Question

My question is with respect to PS3-1E7. The solution appears to be missing entirely. Does anyone see something I'm missing or know where the solution might be found. Thanks.

Answer 1

Here is the problem and where the solution ought to be.

Answer 2

The asterisk means there is no solution available.

Answer 3

But a solution for 1E7 is as follows.

Formulate a general method for finding the distance between two skew lines.

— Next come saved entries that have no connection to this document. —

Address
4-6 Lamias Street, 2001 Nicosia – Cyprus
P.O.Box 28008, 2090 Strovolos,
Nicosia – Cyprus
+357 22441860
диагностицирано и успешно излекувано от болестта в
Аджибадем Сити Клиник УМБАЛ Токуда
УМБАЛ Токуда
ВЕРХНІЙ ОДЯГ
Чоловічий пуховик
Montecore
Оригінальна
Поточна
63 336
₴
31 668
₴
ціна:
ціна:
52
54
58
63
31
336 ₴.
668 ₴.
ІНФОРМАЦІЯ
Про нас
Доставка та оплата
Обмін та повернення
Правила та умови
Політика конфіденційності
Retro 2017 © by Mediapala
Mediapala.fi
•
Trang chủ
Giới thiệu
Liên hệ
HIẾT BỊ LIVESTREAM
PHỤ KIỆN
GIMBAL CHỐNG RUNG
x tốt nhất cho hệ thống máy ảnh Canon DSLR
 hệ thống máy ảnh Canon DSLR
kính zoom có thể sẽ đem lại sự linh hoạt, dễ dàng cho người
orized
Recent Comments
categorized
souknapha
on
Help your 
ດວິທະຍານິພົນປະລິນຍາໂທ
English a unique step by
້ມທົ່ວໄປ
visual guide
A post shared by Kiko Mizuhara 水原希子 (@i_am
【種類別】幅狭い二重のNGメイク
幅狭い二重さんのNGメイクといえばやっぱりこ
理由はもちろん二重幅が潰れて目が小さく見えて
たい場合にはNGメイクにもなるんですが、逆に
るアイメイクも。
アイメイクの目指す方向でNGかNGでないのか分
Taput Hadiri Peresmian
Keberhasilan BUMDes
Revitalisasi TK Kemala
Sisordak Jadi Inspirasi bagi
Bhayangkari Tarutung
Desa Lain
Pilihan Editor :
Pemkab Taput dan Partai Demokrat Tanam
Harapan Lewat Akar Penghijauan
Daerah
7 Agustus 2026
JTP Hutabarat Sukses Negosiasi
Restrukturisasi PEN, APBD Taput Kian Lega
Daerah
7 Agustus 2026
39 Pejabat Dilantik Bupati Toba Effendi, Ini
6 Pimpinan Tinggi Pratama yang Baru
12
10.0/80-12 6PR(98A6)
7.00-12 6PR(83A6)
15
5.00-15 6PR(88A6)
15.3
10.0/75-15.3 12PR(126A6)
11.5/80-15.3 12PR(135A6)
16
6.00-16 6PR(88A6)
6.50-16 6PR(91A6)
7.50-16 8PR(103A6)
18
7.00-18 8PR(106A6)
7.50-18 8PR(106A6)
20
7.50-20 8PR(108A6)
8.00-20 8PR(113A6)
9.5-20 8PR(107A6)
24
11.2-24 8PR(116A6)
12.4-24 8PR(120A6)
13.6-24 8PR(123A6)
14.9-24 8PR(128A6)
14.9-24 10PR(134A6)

The formula for a line in space i.e. 3D, is
\[ P= P_0 + t \vec{V} \]
where P0 is a point on the line, V is a "direction vector" and t is a scalar that lets us move along the line.

Given two lines
\[ P= P_1 + t \vec{V_1} \\ P= P_2 + t \vec{V_2}\]
the shortest distance between the two lines is on a line perpendicular to both directions vectors, namely
\[ \vec{N}= \vec{V_1}\times \vec{V_2}\]
and make this vector unit length:
\[ \hat{N}= \frac{\vec{V_1}\times \vec{V_2}}{|\vec{V_1}\times \vec{V_2}|}\]
next, create a vector from line 1 to line 2 (by using a point in each line): \( P_2-P_1\)

Answer 4

the distance d is
\[ d = |(P_2-P_1) \cdot \hat{N} |\]
we take the absolute value to guarantee positive values